• _Assignment_: Copy the listing that follows exactly. Its pictures do not belong in the copy.

━━━━━ Records to process ━━━━━

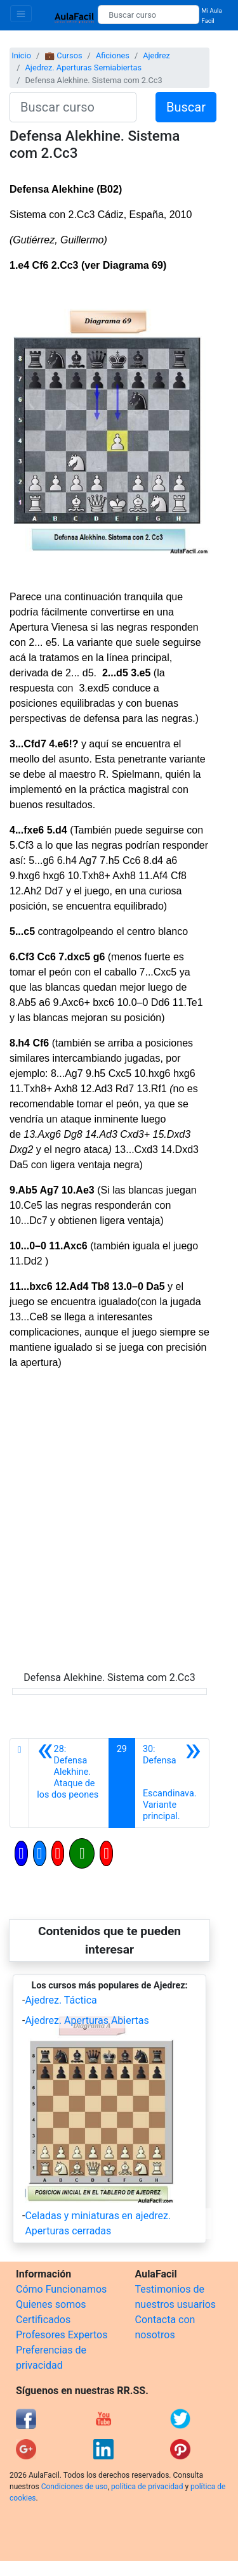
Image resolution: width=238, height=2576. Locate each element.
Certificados (43, 2320)
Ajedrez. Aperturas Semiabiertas (83, 67)
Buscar (186, 107)
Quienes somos (51, 2304)
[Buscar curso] (148, 14)
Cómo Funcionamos (61, 2289)
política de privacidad (147, 2486)
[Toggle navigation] (21, 13)
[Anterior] (69, 1783)
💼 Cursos (63, 55)
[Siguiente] (172, 1783)
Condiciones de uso (74, 2486)
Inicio (21, 55)
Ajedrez (156, 55)
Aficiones (112, 55)
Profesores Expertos (61, 2335)
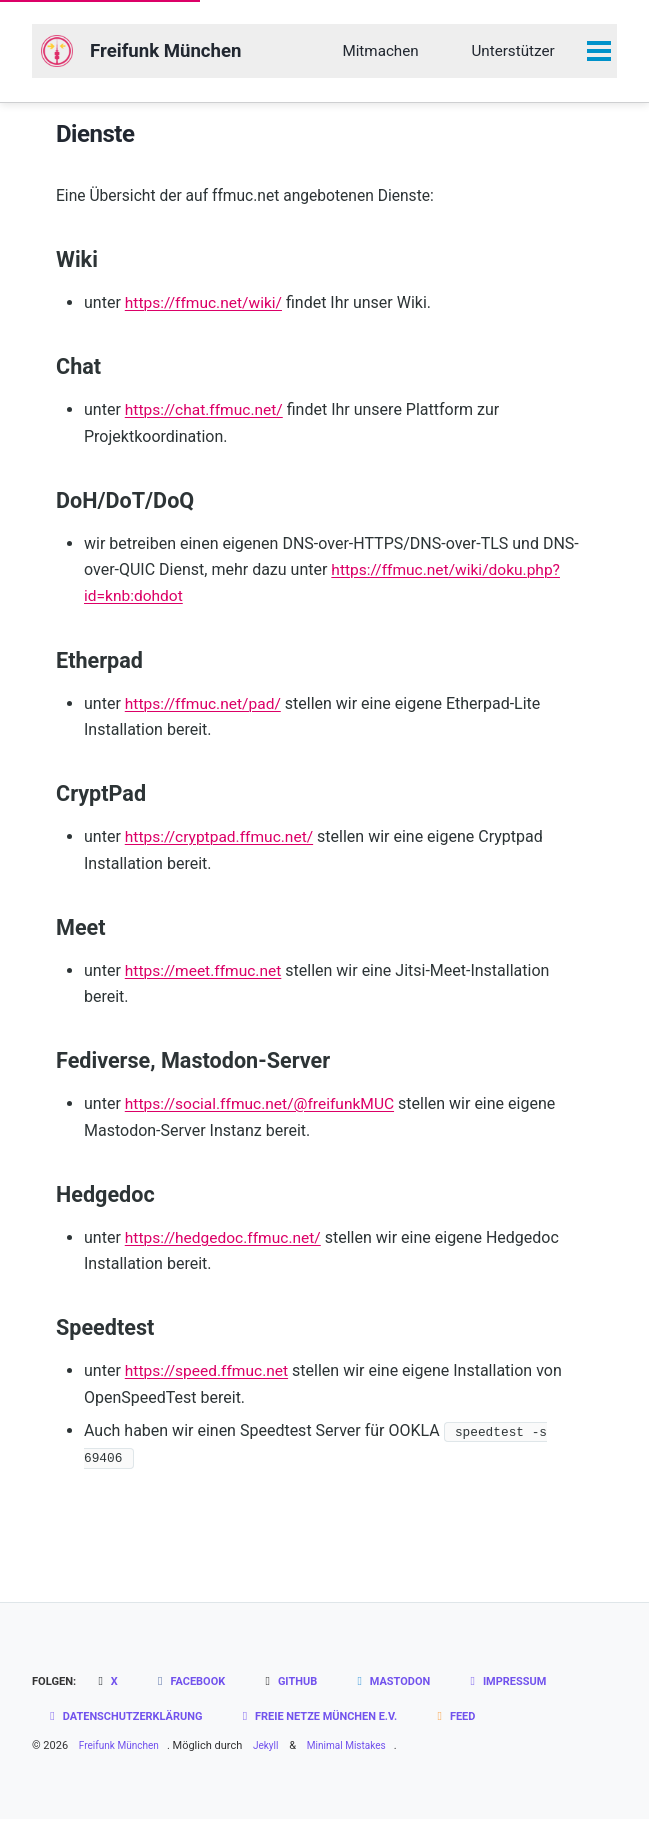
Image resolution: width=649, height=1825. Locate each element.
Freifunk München (174, 52)
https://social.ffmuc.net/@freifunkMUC (264, 1110)
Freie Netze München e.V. (338, 1723)
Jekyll (275, 1751)
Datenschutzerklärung (130, 1723)
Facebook (196, 1688)
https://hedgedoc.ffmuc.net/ (226, 1244)
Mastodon (408, 1688)
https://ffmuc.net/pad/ (205, 709)
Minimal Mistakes (360, 1751)
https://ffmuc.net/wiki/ (206, 309)
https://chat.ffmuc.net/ (206, 416)
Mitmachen (380, 51)
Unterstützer (512, 51)
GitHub (300, 1688)
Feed (483, 1723)
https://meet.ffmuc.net (205, 976)
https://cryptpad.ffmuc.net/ (222, 843)
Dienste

━━━━━

• _Output for this exercise_:
Image resolution: width=238, height=2576. Locate each element.
Certificados (43, 2320)
Ajedrez. Aperturas Semiabiertas (83, 67)
Buscar (186, 107)
Quienes somos (51, 2304)
[Buscar curso] (148, 14)
Cómo Funcionamos (61, 2289)
política de privacidad (147, 2486)
[Toggle navigation] (21, 13)
[Anterior] (69, 1783)
💼 Cursos (63, 55)
[Siguiente] (172, 1783)
Condiciones de uso (74, 2486)
Inicio (21, 55)
Ajedrez (156, 55)
Aficiones (112, 55)
Profesores Expertos (61, 2335)
Image resolution: width=649, height=1825. Locate each element.
Freifunk München (174, 52)
https://social.ffmuc.net/@freifunkMUC (264, 1110)
Freie Netze München e.V. (338, 1723)
Jekyll (275, 1751)
Datenschutzerklärung (130, 1723)
Facebook (196, 1688)
https://hedgedoc.ffmuc.net/ (226, 1244)
Mastodon (408, 1688)
https://ffmuc.net/pad/ (205, 709)
Minimal Mistakes (360, 1751)
https://ffmuc.net/wiki/ (206, 309)
https://chat.ffmuc.net/ (206, 416)
Mitmachen (380, 51)
Unterstützer (512, 51)
GitHub (300, 1688)
Feed (483, 1723)
https://meet.ffmuc.net (205, 976)
https://cryptpad.ffmuc.net/ (222, 843)
Dienste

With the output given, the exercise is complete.